Le Monde December 8, 2003
Les Americains perplexes face a la difficulte d'identifier leurs adversaires sur le terrain
Washington craint que l'opposition se mue en une structure politique
By Patrick Jarreau
Comment faut-il les appeler ? Guérilleros ? Insurgés ? Résistants ? Terroristes ? Les responsables et les médias américains sont également incertains des termes à employer pour désigner "les gens qui sont contre nous", selon la périphrase utilisée par l'administrateur Paul Bremer dans un entretien accordé, vendredi 5 décembre, à l'agence Associated Press.
Cette hésitation de vocabulaire traduit à la fois le manque d'informations sur l'identité des éléments qui attaquent les forces de la coalition en Irak et un trouble quant à la situation politique du pays. Est-ce un pays occupé, où une avant-garde résistante harcèle les troupes d'occupation ? Un pays libéré, où des partisans de l'ancien régime mènent un combat d'arrière-garde ? S'agit-il d'une guerre civile, opposant des groupes arabes sunnites aux Kurdes et aux chiites ?
M. Bremer adopte, bien sûr, la deuxième thèse, selon laquelle les opposants cherchent à restaurer l'ancien régime ou, du moins, à empêcher la mise en place d'un régime nouveau. Aussi prédit-il "une augmentation des attaques", dans les mois qui viennent, parce que ceux qui les mènent "comprennent qu'un mouvement puissant va dans le sens de la reconstruction économique et politique du pays" et veulent y faire obstacle. Selon lui, les combattants adverses sont à la fois d'anciens membres de la police politique de Saddam Hussein et "des terroristes professionnels" venus de l'extérieur.

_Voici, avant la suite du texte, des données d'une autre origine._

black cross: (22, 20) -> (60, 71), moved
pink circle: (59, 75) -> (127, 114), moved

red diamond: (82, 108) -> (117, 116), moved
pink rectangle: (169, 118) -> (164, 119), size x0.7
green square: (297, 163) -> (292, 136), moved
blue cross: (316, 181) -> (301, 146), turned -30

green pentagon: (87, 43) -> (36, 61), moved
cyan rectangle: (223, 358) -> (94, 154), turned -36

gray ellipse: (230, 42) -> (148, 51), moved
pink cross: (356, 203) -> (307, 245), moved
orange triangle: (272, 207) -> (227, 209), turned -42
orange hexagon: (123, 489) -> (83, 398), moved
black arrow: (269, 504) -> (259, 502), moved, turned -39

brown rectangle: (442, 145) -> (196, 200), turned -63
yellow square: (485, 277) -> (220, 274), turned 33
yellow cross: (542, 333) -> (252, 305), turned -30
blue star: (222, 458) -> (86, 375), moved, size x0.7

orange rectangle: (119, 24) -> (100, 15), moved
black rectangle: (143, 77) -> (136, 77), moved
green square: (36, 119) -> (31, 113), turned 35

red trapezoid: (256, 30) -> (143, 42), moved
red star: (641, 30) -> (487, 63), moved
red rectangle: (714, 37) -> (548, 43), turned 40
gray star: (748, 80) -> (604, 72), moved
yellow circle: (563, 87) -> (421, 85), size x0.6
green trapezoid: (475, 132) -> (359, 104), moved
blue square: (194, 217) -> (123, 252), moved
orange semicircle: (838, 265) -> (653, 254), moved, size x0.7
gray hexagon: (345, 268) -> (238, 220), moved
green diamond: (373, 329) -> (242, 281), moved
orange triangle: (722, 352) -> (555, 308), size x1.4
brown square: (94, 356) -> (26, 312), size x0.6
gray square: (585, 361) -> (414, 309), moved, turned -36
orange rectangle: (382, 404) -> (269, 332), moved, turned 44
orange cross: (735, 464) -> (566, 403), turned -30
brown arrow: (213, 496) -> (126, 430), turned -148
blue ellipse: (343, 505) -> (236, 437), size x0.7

Chercheur au Centre d'études stratégiques et internationales (CSIS), Anthony Cordesman, qui a mené sa propre enquête en Irak, estime que l'opposition est composée "de vrais fidèles de l'ancien régime, de baasistes et d'autres opportunistes qui ne se voient pas d'autre avenir, de nationalistes arabes et irakiens, de délinquants, d'agents rémunérés, d'Irakiens hostiles aux Etats-Unis ou cherchant une revanche, de volontaires étrangers sans affiliation claire" et d'autres qui sont liés au groupe Ansar Al-Islam et au réseau Al-Qaida.
S'ajoutent à ces éléments des Arabes sunnites motivés par un sectarisme ethnique ou religieux et de jeunes chômeurs en quête d'activité et d'argent. Dans une analyse du "conflit asymétrique" dans lequel sont engagées les forces américaines, M. Cordesman écrit que "personne ne sait" quel est le nombre de ces opposants, ni comment ils se répartissent, mais qu'une chose est sûre : ces groupes hétérogènes vont "se muer en une nouvelle structure militaire et politique", capable de survivre à la capture ou à la mort de Saddam Hussein et de son second, Izzat Ibrahim Al-Douri.
La plupart des experts pensent que le chiffre de 5 000 combattants, avancé par le général John Abizaid, chef du commandement central, en novembre, est inférieur à la réalité. Lors d'un débat organisé récemment par la Brookings Institution, autre centre d'études politiques de Washington, Michael O'Hanlon, expert des questions de défense, a évalué le nombre des opposants armés à 10 000 ou 15 000.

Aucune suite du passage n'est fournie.